A fast-ish ride home in a cool evening. This was one of those rides where my head was full of work as I slogged up hills, and I arrived home with no memory of the ride.
I went out again in the dark for a Little Jog around Highbury and Kelburn. Have been experimenting with whether my leg will let me run on it or whether it will get angry. A work in progress.
Friday
Got up just after 6, splashed face with cold water, put on a hi-vis vest and my most hideous and comfortable shorts, and attempted a Big Ride. A morepork was still out, and the moon and stars. Shockingly, some people striding along in business clothes already. Roads otherwise quiet, sky only just starting to lighten. I had an idea that maybe I could make it up to the Golf Ball and still make it to work in time. Zoomed down into Aro then up Durham, towards Brooklyn. (As always, I could’ve gone along Highbury Fling, but I really like to start this climb right from the bottom.) I am always amazed at how quickly I start roasting, even in chilly morning air. After about thirty seconds of steep climbing, I’m ready for an ice bath.
This ride, I quickly realised, was going to be a failure of fuelling. I’d had a glass of oat milk before setting off, as if I was some horse just out for a gentle amble. But from the get-go, the ride was a struggle. Legs felt like two rusty old saws. Lungs like… what? They just weren’t interested in participating. Also, my head (swaddled like a baby in two head bands) felt very cold, and as I got further up, it got colder.
Breath and steam swirling in the beam of my front light as I inched up Helen and Apuka and Karepa. The sky was becoming a pinky peach – I think of this colour as ‘Ezibuy Peach’, as I remember a lot of the tracksuits and t-shirts in the catalogue in the 90s were called ‘Peach’ or sometimes ‘Terracotta’. All variations on washed-out orange.
Somehow, with much suffering, I was able to get to the turbine. As I approached it – that grinding, unforgiving hill near the top – I decided I would just get to the flat bit and then turn back for home. But then, suddenly, without even thinking about it, I was sailing past the information boards and through the gate and carrying on. I would strike out for the Golf Ball!
Five minutes later, wheezing, it was clear I had made a mistake. It was getting really cold up there. Even my tongue was cold. Carried on for twenty minutes or so, dying several times on my way up hills, and reached the weird old place that used to be Barkington’s – and some could argue that I was by now so close to the Golf Ball that I might as well keep going – then turned around, defeated, legs burnt to a crisp.
Back on the corner of Ashton-Fitchett and Hawkins Hill Rd, I cruised back along Highbury Fling rather than going down through Brooklyn. There’s something about moving from the road onto a dirt trail in the bush – I felt like a hedgehog running to safety.
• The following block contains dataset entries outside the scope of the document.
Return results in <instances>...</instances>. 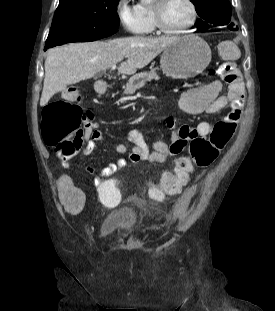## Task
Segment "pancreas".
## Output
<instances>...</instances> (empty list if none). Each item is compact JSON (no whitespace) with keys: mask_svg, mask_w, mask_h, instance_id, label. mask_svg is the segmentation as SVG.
<instances>
[{"mask_svg":"<svg viewBox=\"0 0 275 311\" xmlns=\"http://www.w3.org/2000/svg\"><path fill=\"white\" fill-rule=\"evenodd\" d=\"M153 79L155 80L160 79L155 70L138 73L133 77H131L130 80L126 83L123 94L125 95L134 94L136 90L143 87L147 82Z\"/></svg>","mask_w":275,"mask_h":311,"instance_id":"pancreas-1","label":"pancreas"}]
</instances>
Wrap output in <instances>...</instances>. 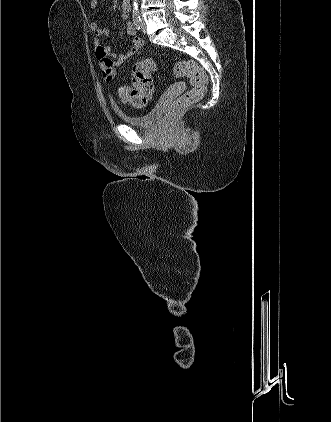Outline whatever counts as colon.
I'll return each instance as SVG.
<instances>
[{"instance_id":"obj_1","label":"colon","mask_w":331,"mask_h":422,"mask_svg":"<svg viewBox=\"0 0 331 422\" xmlns=\"http://www.w3.org/2000/svg\"><path fill=\"white\" fill-rule=\"evenodd\" d=\"M154 70L155 64L149 58L135 63L132 69V87L119 88V94L135 107L146 105L153 92L152 74ZM174 71L178 76L188 77L191 81L192 88L171 104L168 109L170 116L177 115L187 105L200 100L207 88V75L195 61H178L175 64Z\"/></svg>"}]
</instances>
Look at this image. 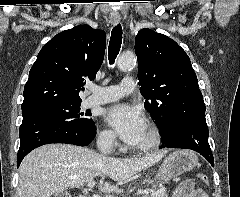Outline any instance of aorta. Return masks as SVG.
<instances>
[{"mask_svg": "<svg viewBox=\"0 0 240 197\" xmlns=\"http://www.w3.org/2000/svg\"><path fill=\"white\" fill-rule=\"evenodd\" d=\"M136 64V58L133 54H122L117 61V66L122 71L133 68Z\"/></svg>", "mask_w": 240, "mask_h": 197, "instance_id": "obj_1", "label": "aorta"}]
</instances>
For a while, under the trees, it was still quite dim. No other cyclist or walker in sight. Mostly blackbirds. Then suddenly, bits of bright gold light plunking through the trees. Towards George Denton Park, I nearly went careening down a bank on a narrow bit of trail, and finally woke up properly.
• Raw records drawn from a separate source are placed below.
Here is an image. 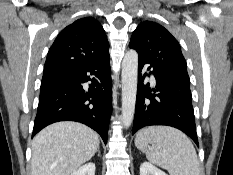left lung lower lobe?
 I'll return each instance as SVG.
<instances>
[{
    "label": "left lung lower lobe",
    "mask_w": 233,
    "mask_h": 175,
    "mask_svg": "<svg viewBox=\"0 0 233 175\" xmlns=\"http://www.w3.org/2000/svg\"><path fill=\"white\" fill-rule=\"evenodd\" d=\"M145 64L150 63L139 56V82L132 134L145 126L167 125L186 133L198 146L190 80L171 75L150 64L148 70L153 69L150 73L156 79V88L151 89L149 83L143 84L148 74L141 76ZM151 91L156 94H151Z\"/></svg>",
    "instance_id": "1"
}]
</instances>
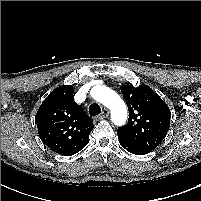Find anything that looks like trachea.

Home! Had a hot shower then saddled up again for the ride to work, grinding up Raroa, doing the fingers just one time. I have bought some trackpants that are much better for cycling and that I can almost get away with at work, if I stay mostly behind my desk.
Rode into town after work, weaving through traffic, towards necessary beers. Rode home later at night – a good ride on quiet roads. On Victoria St, near a couple of laughing dudes, I rode through the most incredibly delicious cloud of weed. Went slowly up lower Raroa, both headlights on. Moon in its dumpling phase – about a third full.